Only some lines are wanted. Transcribe, exactly, the lines below from the line with "ow und ohne Dr" up to and including the line with "innerer Druck, Schlafprobleme, Nervosität".

▶ Records from a data collection
——
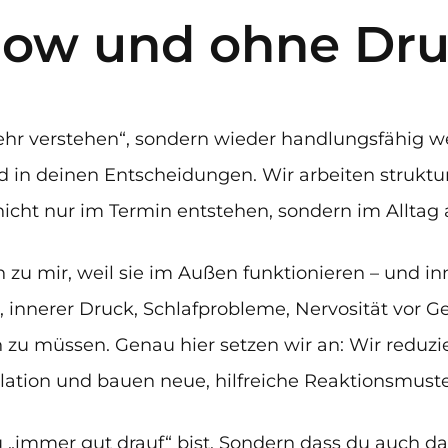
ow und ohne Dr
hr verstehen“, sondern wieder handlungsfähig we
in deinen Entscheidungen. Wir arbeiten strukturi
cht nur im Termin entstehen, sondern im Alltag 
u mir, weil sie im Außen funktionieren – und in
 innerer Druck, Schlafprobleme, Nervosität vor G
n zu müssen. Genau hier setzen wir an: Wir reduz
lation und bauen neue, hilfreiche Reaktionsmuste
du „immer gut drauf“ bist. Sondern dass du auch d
——
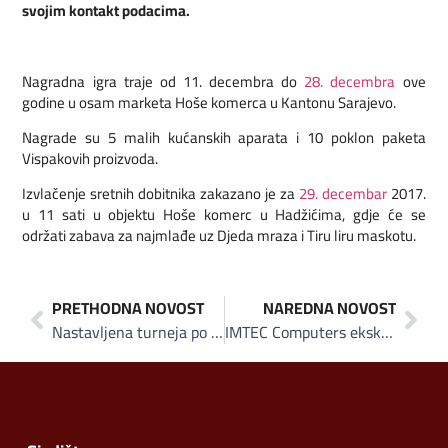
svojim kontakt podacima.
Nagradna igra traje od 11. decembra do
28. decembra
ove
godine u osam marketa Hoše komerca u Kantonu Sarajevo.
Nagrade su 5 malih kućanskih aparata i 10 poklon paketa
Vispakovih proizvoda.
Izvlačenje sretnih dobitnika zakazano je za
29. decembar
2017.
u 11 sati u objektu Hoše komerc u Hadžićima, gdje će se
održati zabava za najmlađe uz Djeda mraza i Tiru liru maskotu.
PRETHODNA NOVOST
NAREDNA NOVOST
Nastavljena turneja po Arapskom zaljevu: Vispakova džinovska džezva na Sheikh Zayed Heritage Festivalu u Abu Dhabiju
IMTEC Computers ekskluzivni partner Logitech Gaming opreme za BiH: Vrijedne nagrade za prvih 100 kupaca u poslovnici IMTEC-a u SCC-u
——
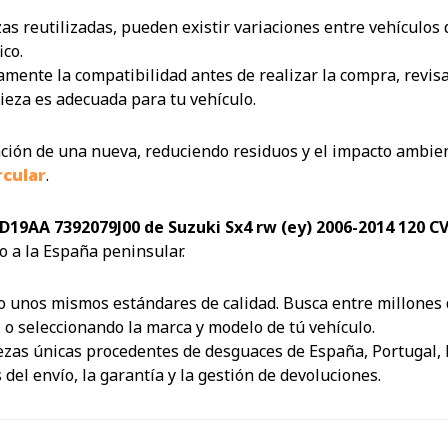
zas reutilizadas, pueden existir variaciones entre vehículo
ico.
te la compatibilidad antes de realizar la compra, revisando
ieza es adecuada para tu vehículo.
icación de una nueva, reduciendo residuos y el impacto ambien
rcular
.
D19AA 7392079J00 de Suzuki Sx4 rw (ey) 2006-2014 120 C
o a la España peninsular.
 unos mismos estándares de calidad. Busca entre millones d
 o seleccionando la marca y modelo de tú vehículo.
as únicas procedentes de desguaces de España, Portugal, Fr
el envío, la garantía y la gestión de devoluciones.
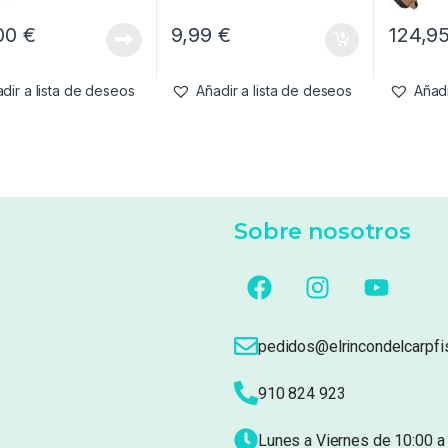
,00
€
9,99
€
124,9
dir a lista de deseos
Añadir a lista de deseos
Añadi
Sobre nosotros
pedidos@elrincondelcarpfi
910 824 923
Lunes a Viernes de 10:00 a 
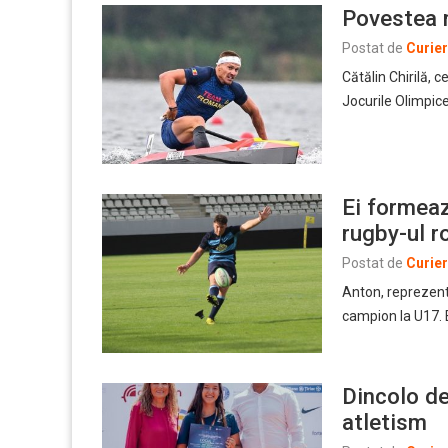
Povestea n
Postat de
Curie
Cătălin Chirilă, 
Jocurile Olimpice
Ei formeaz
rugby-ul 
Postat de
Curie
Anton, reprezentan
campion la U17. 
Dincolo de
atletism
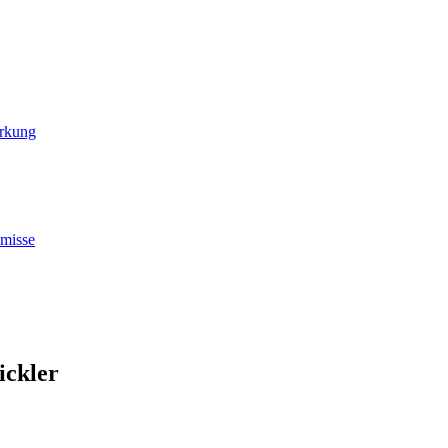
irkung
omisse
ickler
——
▶ ANSWER SPACE
ow und ohne Dr
hr verstehen“, sondern wieder handlungsfähig we
in deinen Entscheidungen. Wir arbeiten strukturi
cht nur im Termin entstehen, sondern im Alltag 
u mir, weil sie im Außen funktionieren – und in
 innerer Druck, Schlafprobleme, Nervosität vor G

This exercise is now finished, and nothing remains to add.